━━━━━ Records for this task

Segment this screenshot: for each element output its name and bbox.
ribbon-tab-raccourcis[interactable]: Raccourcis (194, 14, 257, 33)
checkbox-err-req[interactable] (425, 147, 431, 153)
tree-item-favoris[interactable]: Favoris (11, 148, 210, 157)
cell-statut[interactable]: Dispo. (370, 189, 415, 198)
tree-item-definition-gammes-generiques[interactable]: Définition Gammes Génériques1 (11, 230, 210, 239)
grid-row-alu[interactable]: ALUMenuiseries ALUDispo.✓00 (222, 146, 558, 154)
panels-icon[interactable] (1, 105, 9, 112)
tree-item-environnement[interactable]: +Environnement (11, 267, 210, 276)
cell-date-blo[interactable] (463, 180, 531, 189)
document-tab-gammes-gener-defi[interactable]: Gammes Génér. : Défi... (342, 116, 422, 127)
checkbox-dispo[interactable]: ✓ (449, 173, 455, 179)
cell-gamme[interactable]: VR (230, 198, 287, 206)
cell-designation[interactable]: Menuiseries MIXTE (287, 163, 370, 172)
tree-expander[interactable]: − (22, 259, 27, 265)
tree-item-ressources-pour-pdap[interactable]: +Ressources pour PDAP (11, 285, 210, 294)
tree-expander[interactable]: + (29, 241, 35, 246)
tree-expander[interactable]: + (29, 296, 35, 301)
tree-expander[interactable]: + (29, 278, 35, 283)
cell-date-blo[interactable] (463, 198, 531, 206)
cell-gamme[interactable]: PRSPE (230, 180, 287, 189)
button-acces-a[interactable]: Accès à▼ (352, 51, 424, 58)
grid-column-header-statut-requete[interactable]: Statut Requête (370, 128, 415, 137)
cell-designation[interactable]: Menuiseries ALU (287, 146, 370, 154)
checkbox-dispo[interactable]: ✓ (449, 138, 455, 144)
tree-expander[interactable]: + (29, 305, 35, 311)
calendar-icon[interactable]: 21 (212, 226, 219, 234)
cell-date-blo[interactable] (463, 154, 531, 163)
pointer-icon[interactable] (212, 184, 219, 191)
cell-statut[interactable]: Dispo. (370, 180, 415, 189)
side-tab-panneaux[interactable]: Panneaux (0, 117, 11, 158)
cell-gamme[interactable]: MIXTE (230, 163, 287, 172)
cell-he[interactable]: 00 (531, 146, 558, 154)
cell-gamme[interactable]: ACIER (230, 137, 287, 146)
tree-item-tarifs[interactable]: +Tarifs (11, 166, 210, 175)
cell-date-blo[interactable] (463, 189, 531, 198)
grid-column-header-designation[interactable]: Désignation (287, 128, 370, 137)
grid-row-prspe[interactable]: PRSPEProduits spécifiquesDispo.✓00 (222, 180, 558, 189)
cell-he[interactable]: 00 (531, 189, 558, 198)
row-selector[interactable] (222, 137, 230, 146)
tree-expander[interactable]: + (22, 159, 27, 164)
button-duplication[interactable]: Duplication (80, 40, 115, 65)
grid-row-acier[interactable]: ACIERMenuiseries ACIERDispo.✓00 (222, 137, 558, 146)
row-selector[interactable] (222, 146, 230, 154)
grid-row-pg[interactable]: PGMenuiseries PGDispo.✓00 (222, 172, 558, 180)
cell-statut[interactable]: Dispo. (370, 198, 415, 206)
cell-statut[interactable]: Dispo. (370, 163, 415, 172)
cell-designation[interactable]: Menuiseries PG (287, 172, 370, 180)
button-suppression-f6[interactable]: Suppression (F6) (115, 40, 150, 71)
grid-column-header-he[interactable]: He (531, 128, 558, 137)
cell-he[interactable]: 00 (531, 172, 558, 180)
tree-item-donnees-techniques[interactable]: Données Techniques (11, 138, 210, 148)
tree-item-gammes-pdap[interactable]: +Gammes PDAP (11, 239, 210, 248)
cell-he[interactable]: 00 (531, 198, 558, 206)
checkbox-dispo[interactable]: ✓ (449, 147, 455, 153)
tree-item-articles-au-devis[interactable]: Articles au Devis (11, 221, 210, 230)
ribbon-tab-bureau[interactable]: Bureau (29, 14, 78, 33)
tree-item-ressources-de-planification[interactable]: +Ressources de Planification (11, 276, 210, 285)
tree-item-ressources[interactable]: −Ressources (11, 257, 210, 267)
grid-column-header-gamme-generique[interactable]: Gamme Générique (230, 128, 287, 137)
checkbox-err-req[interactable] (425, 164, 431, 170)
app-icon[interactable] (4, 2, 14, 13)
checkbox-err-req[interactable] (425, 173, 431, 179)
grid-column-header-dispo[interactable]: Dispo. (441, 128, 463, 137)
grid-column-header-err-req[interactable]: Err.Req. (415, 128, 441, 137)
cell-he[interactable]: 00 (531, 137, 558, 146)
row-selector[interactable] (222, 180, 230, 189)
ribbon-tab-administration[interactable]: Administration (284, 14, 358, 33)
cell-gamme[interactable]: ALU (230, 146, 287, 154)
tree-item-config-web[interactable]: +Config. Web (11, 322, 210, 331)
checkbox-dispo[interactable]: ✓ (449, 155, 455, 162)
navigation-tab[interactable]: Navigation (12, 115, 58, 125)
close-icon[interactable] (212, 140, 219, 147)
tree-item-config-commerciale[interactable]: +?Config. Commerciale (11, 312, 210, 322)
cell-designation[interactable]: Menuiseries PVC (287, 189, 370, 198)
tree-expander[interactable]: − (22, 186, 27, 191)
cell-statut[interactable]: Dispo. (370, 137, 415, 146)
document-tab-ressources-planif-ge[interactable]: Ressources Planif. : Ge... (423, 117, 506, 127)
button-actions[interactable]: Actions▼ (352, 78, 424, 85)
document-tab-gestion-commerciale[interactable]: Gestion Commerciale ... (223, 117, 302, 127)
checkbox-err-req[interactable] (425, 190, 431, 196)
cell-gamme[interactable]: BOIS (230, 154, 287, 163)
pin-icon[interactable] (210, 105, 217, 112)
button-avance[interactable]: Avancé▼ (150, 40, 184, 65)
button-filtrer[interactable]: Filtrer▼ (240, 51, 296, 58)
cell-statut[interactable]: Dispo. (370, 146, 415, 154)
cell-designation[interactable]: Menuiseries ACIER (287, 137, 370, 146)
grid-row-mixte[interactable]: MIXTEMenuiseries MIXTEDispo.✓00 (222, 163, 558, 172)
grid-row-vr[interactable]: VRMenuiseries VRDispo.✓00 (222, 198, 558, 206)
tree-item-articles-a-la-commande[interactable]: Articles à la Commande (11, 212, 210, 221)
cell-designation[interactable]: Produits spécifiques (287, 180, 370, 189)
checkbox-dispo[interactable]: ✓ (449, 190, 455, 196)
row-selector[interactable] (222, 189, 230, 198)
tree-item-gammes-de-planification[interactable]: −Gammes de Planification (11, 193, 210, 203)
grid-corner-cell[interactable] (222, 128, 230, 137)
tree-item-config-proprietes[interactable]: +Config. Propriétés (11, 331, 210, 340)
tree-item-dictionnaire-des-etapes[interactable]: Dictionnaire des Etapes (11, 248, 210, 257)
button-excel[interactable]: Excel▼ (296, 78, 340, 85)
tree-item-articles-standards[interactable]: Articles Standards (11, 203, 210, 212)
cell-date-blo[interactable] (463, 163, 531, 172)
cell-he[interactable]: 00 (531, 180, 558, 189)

━━━━━━━━━━

In the records above, find every line with the word "designation" and copy it.

Result ->
cell-designation[interactable]: Menuiseries MIXTE (287, 163, 370, 172)
cell-designation[interactable]: Menuiseries ALU (287, 146, 370, 154)
grid-column-header-designation[interactable]: Désignation (287, 128, 370, 137)
cell-designation[interactable]: Menuiseries PG (287, 172, 370, 180)
cell-designation[interactable]: Menuiseries PVC (287, 189, 370, 198)
cell-designation[interactable]: Menuiseries ACIER (287, 137, 370, 146)
cell-designation[interactable]: Produits spécifiques (287, 180, 370, 189)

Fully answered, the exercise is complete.